There are certain inalienable rites of summer that begin with local produce, not the stuff that appears all year long shipped in from Chile or California: asparagus, lettuce, shad (I didn’t get to cook it this year), strawberries; later corn, tomatoes, blueberries, peaches, zucchini, eggplant. I made ratatouille last week. Next will come apples, winter squash. Then it will be time to make the mincemeat. The one thing that has been missing this summer is bluefish.
As I mentioned in “Fish Tales,” posted in early July, my source is no more. He moved to Florida and then disappeared completely. He was one of those avid fishermen who would go out on expensive charters but never let much of anything except huge pieces of prime rib and chicken wings pass his lips. He even ignored the carrots and celery that came with the wings. The vegetable was the potato that came with the beef. That meant more blues for me! And they came fileted. I struggled along last year, but this year – nothing. Until last weekend.
At last weekend’s Open Air Market and Festival at Wadsworth Mansion, another of the featured summer events, I ran into a neighbor who said he was supposed to go for tuna, but the swells were too high. This man is so dedicated, the license plate on his truck reads “Fluke1”!
I asked him if he ever fished for blues. Oh, yes, he was about to go out because he was planning to smoke some. I sighed over the year I borrowed my neighbor’s smoker and then made the Legal Seafoods recipe for Smoked Bluefish Pâté. I had my commitment.

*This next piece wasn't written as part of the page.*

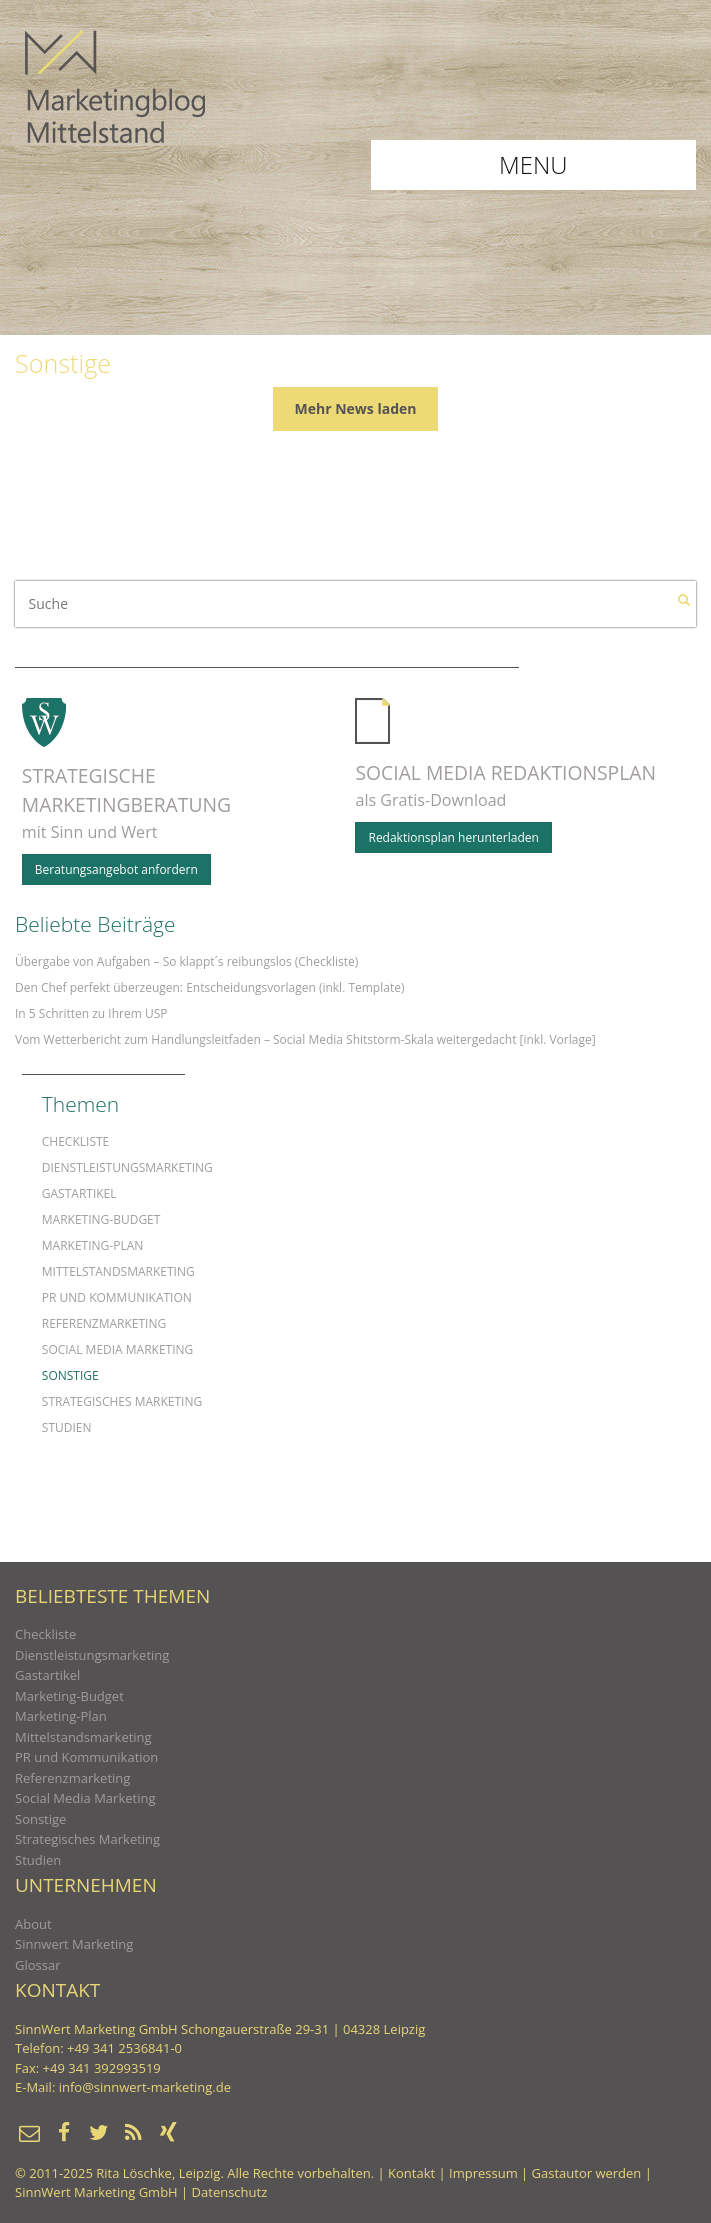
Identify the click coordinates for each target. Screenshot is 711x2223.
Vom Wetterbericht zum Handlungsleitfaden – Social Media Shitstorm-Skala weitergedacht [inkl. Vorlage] (305, 1039)
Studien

Didn’t realize it would pay off so fast. When I arrived home last night and went into the fridge where I saw this large plastic baggie sitting on a folded sheet of newspaper. It looked familiar, but I was tired and distracted. This a.m., rushed and distracted. As I was leaving for the writing workshop this evening Larry said, “Oh, Kenny brought you some bluefish.” Yikes! This is not a fish that improves with age. I always remember “guests, fish, three days” but won’t quote the rest of it.
So I came home and pulled out two of the most enormous filets I’ve ever seen. I don’t know what they weighed – I’m guessing two pounds apiece. God only knows what the original fish looked like – I’m thinking we should be talking “Call me Ishmael.” And those babies have teeth that can wreak havoc like a mini-shark. I told Larry there was enough fish for him, me, and the family of four next door.
Those babies just fit into my 9 x 13 glass pan. I washed and toweled, and then added the marinade. Because it was last minute, I whisked together canola oil, rice wine vinegar, soy sauce, lots of ginger, and poured it over the filets. They are happily bathing over night in the fridge to be turned in the a.m. and baked tomorrow. Review to follow.